1 files changed, 88 insertions, 32 deletions
diff --git a/contrib/llvm-project/clang/lib/Sema/SemaCUDA.cpp b/contrib/llvm-project/clang/lib/Sema/SemaCUDA.cpp
index 0c61057e1072..283a04683a32 100644
--- a/contrib/llvm-project/clang/lib/Sema/SemaCUDA.cpp
+++ b/contrib/llvm-project/clang/lib/Sema/SemaCUDA.cpp
@@ -14,8 +14,10 @@
 #include "clang/AST/Decl.h"
 #include "clang/AST/ExprCXX.h"
 #include "clang/Basic/Cuda.h"
+#include "clang/Basic/TargetInfo.h"
 #include "clang/Lex/Preprocessor.h"
 #include "clang/Sema/Lookup.h"
+#include "clang/Sema/ScopeInfo.h"
 #include "clang/Sema/Sema.h"
 #include "clang/Sema/SemaDiagnostic.h"
 #include "clang/Sema/SemaInternal.h"
@@ -210,6 +212,20 @@ Sema::IdentifyCUDAPreference(const FunctionDecl *Caller,
   llvm_unreachable("All cases should've been handled by now.");
 }
 
+template <typename AttrT> static bool hasImplicitAttr(const FunctionDecl *D) {
+  if (!D)
+    return false;
+  if (auto *A = D->getAttr<AttrT>())
+    return A->isImplicit();
+  return D->isImplicit();
+}
+
+bool Sema::isCUDAImplicitHostDeviceFunction(const FunctionDecl *D) {
+  bool IsImplicitDevAttr = hasImplicitAttr<CUDADeviceAttr>(D);
+  bool IsImplicitHostAttr = hasImplicitAttr<CUDAHostAttr>(D);
+  return IsImplicitDevAttr && IsImplicitHostAttr;
+}
+
 void Sema::EraseUnwantedCUDAMatches(
     const FunctionDecl *Caller,
     SmallVectorImpl<std::pair<DeclAccessPair, FunctionDecl *>> &Matches) {
@@ -425,6 +441,10 @@ bool Sema::isEmptyCudaConstructor(SourceLocation Loc, CXXConstructorDecl *CD) {
   if (CD->getParent()->isDynamicClass())
     return false;
 
+  // Union ctor does not call ctors of its data members.

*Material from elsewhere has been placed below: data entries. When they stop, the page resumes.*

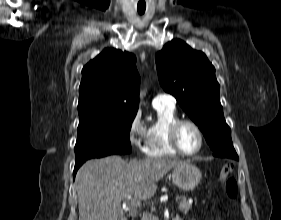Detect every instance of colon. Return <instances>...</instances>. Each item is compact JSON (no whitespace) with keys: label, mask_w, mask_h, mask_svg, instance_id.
<instances>
[{"label":"colon","mask_w":281,"mask_h":220,"mask_svg":"<svg viewBox=\"0 0 281 220\" xmlns=\"http://www.w3.org/2000/svg\"><path fill=\"white\" fill-rule=\"evenodd\" d=\"M233 171L231 164H225L220 171V179L225 183L226 194L229 198H235L238 192L237 182L234 178L230 177Z\"/></svg>","instance_id":"5ec220e1"}]
</instances>
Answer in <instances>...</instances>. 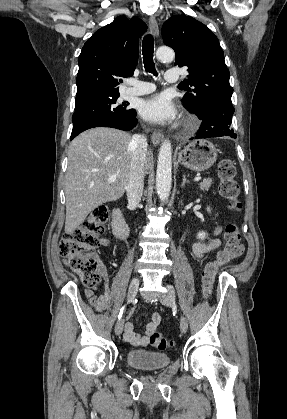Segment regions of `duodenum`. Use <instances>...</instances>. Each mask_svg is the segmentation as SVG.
<instances>
[{
  "mask_svg": "<svg viewBox=\"0 0 287 419\" xmlns=\"http://www.w3.org/2000/svg\"><path fill=\"white\" fill-rule=\"evenodd\" d=\"M112 230L115 237L121 241H125L129 235L128 223L119 209L114 211Z\"/></svg>",
  "mask_w": 287,
  "mask_h": 419,
  "instance_id": "410a0bca",
  "label": "duodenum"
}]
</instances>
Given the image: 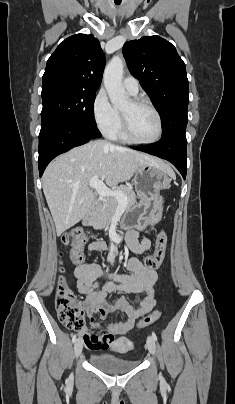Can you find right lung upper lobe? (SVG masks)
<instances>
[{"label": "right lung upper lobe", "instance_id": "cb5924a9", "mask_svg": "<svg viewBox=\"0 0 235 404\" xmlns=\"http://www.w3.org/2000/svg\"><path fill=\"white\" fill-rule=\"evenodd\" d=\"M105 58L93 35L76 34L62 41L47 61L42 86L64 84L97 91Z\"/></svg>", "mask_w": 235, "mask_h": 404}]
</instances>
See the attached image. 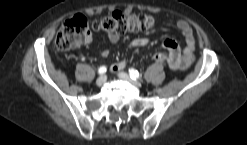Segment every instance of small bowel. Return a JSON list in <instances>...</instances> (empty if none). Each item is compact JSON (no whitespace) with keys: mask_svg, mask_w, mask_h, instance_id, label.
Segmentation results:
<instances>
[{"mask_svg":"<svg viewBox=\"0 0 247 145\" xmlns=\"http://www.w3.org/2000/svg\"><path fill=\"white\" fill-rule=\"evenodd\" d=\"M178 30L182 34L185 39V46L181 50L178 43L174 39H165L163 42V47L166 49L167 53H157L154 55V60L156 62H165L167 61L169 67L174 70H186L188 69L194 62V50H195V37L192 28L190 25L184 21L179 20L176 24ZM108 39L112 43H116L119 41L120 36L118 34L109 33ZM149 44V39L147 37H136L130 42L131 48H140L145 47ZM109 51L104 49L100 51L101 57H108ZM164 56V60L157 59L158 57ZM127 62L126 60H121L114 63L111 66V72L117 73L125 68Z\"/></svg>","mask_w":247,"mask_h":145,"instance_id":"small-bowel-1","label":"small bowel"}]
</instances>
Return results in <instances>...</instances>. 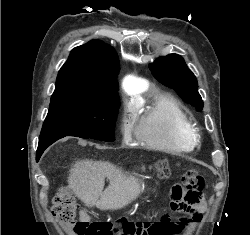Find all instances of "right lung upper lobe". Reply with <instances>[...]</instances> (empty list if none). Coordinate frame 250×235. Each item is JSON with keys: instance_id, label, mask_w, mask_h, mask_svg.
I'll return each mask as SVG.
<instances>
[{"instance_id": "1", "label": "right lung upper lobe", "mask_w": 250, "mask_h": 235, "mask_svg": "<svg viewBox=\"0 0 250 235\" xmlns=\"http://www.w3.org/2000/svg\"><path fill=\"white\" fill-rule=\"evenodd\" d=\"M119 62L115 50L100 40L74 48L61 67L51 98L117 93Z\"/></svg>"}]
</instances>
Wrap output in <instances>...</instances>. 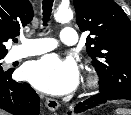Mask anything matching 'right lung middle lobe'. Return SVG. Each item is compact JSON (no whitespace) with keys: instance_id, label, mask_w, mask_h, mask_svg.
I'll return each instance as SVG.
<instances>
[{"instance_id":"right-lung-middle-lobe-1","label":"right lung middle lobe","mask_w":131,"mask_h":115,"mask_svg":"<svg viewBox=\"0 0 131 115\" xmlns=\"http://www.w3.org/2000/svg\"><path fill=\"white\" fill-rule=\"evenodd\" d=\"M3 58H4V56L0 57V61H1V59H3ZM1 65H2V63L0 62V74L9 72V71H4Z\"/></svg>"}]
</instances>
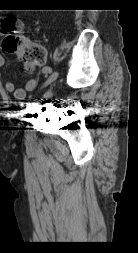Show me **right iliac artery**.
<instances>
[{
	"mask_svg": "<svg viewBox=\"0 0 138 253\" xmlns=\"http://www.w3.org/2000/svg\"><path fill=\"white\" fill-rule=\"evenodd\" d=\"M53 71L52 67H43L42 68V74L43 75H51Z\"/></svg>",
	"mask_w": 138,
	"mask_h": 253,
	"instance_id": "1",
	"label": "right iliac artery"
}]
</instances>
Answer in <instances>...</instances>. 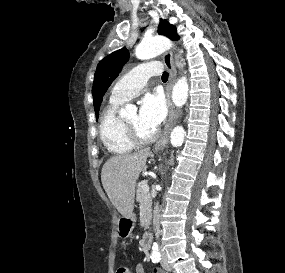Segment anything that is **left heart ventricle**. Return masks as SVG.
Instances as JSON below:
<instances>
[{"instance_id":"b2bd125f","label":"left heart ventricle","mask_w":285,"mask_h":273,"mask_svg":"<svg viewBox=\"0 0 285 273\" xmlns=\"http://www.w3.org/2000/svg\"><path fill=\"white\" fill-rule=\"evenodd\" d=\"M125 121L132 127L136 128L139 133L143 136H150L152 135L155 130L149 127L142 125L139 121V116L137 113H133L129 115Z\"/></svg>"}]
</instances>
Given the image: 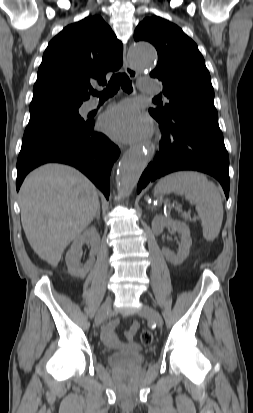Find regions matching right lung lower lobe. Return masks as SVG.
Listing matches in <instances>:
<instances>
[{"mask_svg": "<svg viewBox=\"0 0 253 413\" xmlns=\"http://www.w3.org/2000/svg\"><path fill=\"white\" fill-rule=\"evenodd\" d=\"M93 128L94 121H87L80 129L22 143L17 160V191L31 170L44 163L59 162L79 169L108 199L111 168L120 150Z\"/></svg>", "mask_w": 253, "mask_h": 413, "instance_id": "right-lung-lower-lobe-1", "label": "right lung lower lobe"}]
</instances>
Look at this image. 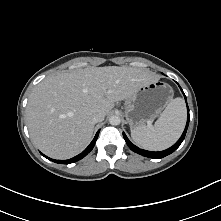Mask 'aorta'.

+  if (CD->getParent()->isUnion())
+    return true;
+
   // The only form of initializer allowed is an empty constructor.
   // This will recursively check all base classes and member initializers
   if (!llvm::all_of(CD->inits(), [&](const CXXCtorInitializer *CI) {
@@ -464,6 +484,11 @@ bool Sema::isEmptyCudaDestructor(SourceLocation Loc, CXXDestructorDecl *DD) {
   if (ClassDecl->isDynamicClass())
     return false;
 
+  // Union does not have base class and union dtor does not call dtors of its
+  // data members.
+  if (DD->getParent()->isUnion())
+    return true;
+
   // Only empty destructors are allowed. This will recursively check
   // destructors for all base classes...
   if (!llvm::all_of(ClassDecl->bases(), [&](const CXXBaseSpecifier &BS) {
@@ -503,9 +528,14 @@ void Sema::checkAllowedCUDAInitializer(VarDecl *VD) {
     // constructor according to CUDA rules. This deviates from NVCC,
     // but allows us to handle things like constexpr constructors.
     if (!AllowedInit &&
-        (VD->hasAttr<CUDADeviceAttr>() || VD->hasAttr<CUDAConstantAttr>()))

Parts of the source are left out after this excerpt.